ADP: When Lisa Holton, who was the president and publisher at Disney Publishing’s Hyperion imprint, called to invite me to serve as the publisher and chief editorial driver for the Jump at the Sun imprint, it was similar to being invited by Alexandra Kennedy, Executive Director at the Eric Carle Museum, to guest curate the Picture the Dream exhibition. While these invites happened decades apart, they each presented an important primary purpose—to illuminate the contributions of Black children’s book creators. Like Picture the Dream, Jump at the Sun was the first of its kind. It was important and bold, and a needed presence on the children’s publishing landscape. The Picture the Dream exhibition is equally vital—the show expands the canvas of museum exhibitions by illuminating the work of Black artists, while, at the same time, bringing issues of race into sharp focus. Jump at the Sun launched the careers of authors and illustrators who have gone on to create impressive bestselling and award-winning bodies of work. At Jump at the Sun we published Bryan Collier’s Martin’s Big Words, which appears in the exhibition, and is now considered a modern classic. Jump at the Sun opened many doors. By introducing the works of artists new to the field of children’s books, Picture the Dream also shines a light on the works of talented young people who are coming onto the scene in impressive ways.
CJB: Over your career, what have you heard from children about what makes them fall in love with a book?
ADP: I believe the picture books that touch children deeply—and that stand the test of time—are those that start with a great story and illustrations that offer emotionally compelling visual narrative. When I’m sharing books with the kids in my life, I often remind them that by looking carefully at the illustrations, they’ll discover a story not told in the words. That’s the promise Picture the Dream delivers—finding hope in colors, depictions, and visual storytelling.
CJB: The programming surrounding Picture the Dream includes a particularly special collaboration beyond the walls of the museum—would you tell us more about Sit-In?
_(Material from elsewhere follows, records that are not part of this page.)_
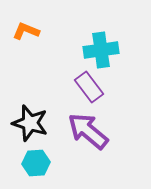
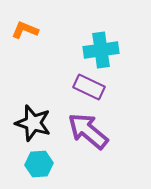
orange L-shape: moved 1 px left, 1 px up
purple rectangle: rotated 28 degrees counterclockwise
black star: moved 3 px right
cyan hexagon: moved 3 px right, 1 px down
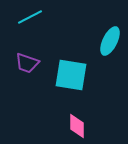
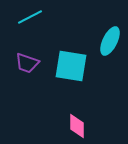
cyan square: moved 9 px up
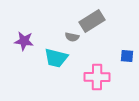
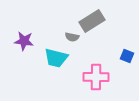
blue square: rotated 16 degrees clockwise
pink cross: moved 1 px left
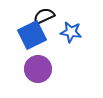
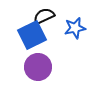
blue star: moved 4 px right, 4 px up; rotated 20 degrees counterclockwise
purple circle: moved 2 px up
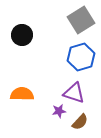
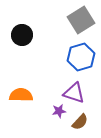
orange semicircle: moved 1 px left, 1 px down
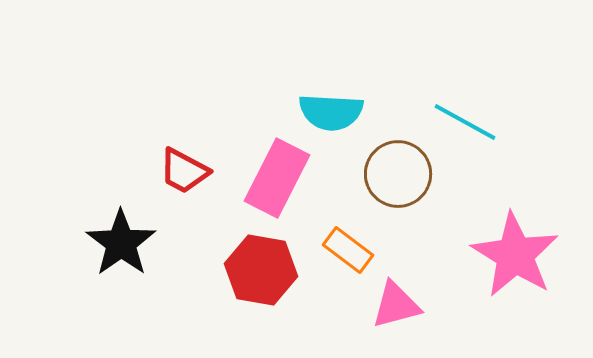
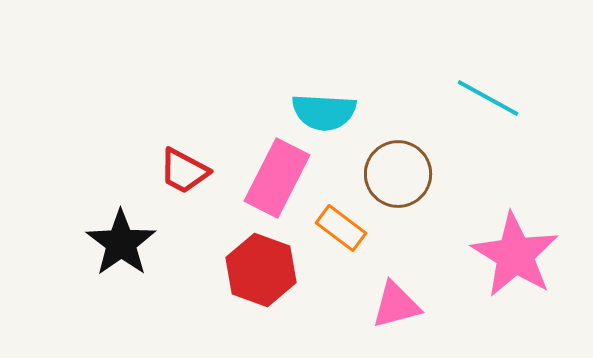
cyan semicircle: moved 7 px left
cyan line: moved 23 px right, 24 px up
orange rectangle: moved 7 px left, 22 px up
red hexagon: rotated 10 degrees clockwise
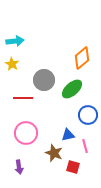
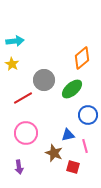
red line: rotated 30 degrees counterclockwise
ADP: In conjunction with the exhibition, the Alliance Theatre at The Woodruff Arts Center will present the world-premiere play Sit-In based on the book Sit-In: How Four Friends Stood Up by Sitting Down, a collaboration between me and my husband, Brian Pinkney. The power of family and legacy is an undercurrent of the exhibition, and is especially relevant for the High. Brian is the son of Jerry Pinkney, who was the subject of the High’s first-ever children’s picture book show in 2013. The Alliance’s production, inspired by the book, is written by Atlanta-based playwright, poet, novelist, and activist Pearl Cleage, and explores the role young people can play in addressing the injustices of their time. Due to Covid-19, the stage production is now in development as a virtual experience. Working with the creative teams on this exhibition and theatrical production has underscored the power picture books have in reaching readers of all ages. Through an immersive tapestry of images and ideas, the artwork in Picture the Dream and the depictions in the Sit-In play guide viewers through times of bravery and triumph. That’s what activism is all about—inspiring change.